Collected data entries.
————

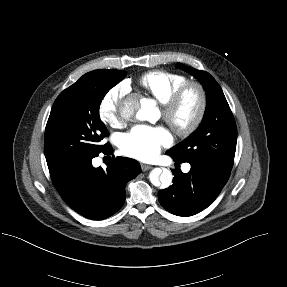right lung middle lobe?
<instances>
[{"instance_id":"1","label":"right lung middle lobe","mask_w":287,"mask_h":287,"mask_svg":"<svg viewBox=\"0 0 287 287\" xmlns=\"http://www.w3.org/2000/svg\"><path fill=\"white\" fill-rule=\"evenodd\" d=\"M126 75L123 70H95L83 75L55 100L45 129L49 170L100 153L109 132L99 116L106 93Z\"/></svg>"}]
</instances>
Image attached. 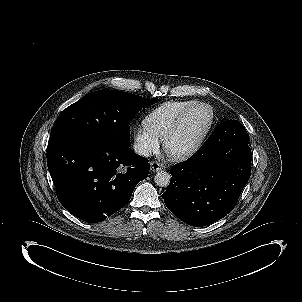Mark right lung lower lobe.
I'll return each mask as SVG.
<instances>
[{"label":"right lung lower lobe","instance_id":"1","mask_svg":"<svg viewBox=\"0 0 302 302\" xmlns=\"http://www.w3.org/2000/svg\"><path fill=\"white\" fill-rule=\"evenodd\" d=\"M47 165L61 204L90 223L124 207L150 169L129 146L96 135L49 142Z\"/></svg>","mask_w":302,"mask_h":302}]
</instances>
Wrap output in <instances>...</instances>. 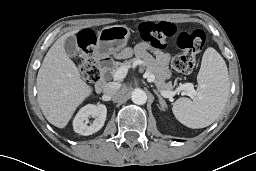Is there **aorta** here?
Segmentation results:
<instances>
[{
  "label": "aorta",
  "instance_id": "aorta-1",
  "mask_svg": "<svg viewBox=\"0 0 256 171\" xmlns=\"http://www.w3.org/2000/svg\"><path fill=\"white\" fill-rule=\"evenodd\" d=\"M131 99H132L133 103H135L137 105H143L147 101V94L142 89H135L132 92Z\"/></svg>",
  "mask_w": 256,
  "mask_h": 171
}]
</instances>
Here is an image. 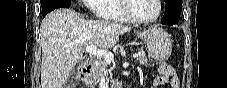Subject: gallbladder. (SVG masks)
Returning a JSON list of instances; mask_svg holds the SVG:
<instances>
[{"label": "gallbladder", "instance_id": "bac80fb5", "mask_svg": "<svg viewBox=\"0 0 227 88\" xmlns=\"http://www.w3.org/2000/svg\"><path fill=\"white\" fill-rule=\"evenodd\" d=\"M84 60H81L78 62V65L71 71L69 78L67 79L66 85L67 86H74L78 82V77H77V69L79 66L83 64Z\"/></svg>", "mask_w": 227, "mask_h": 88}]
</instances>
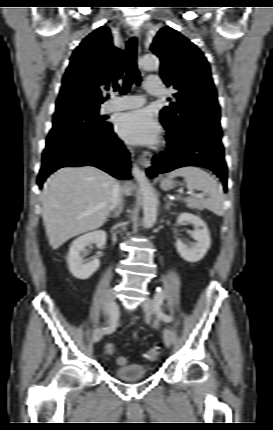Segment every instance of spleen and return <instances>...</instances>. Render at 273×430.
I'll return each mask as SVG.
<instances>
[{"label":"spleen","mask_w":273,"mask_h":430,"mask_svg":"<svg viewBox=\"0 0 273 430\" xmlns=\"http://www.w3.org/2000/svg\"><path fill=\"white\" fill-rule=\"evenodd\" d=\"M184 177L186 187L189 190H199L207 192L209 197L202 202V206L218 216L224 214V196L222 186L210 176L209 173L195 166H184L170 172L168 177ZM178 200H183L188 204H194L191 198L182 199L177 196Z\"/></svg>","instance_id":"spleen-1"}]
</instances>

————

Directions. Count the lines in the records that contain the word "rule", and give only that number.

Response to this exercise. 5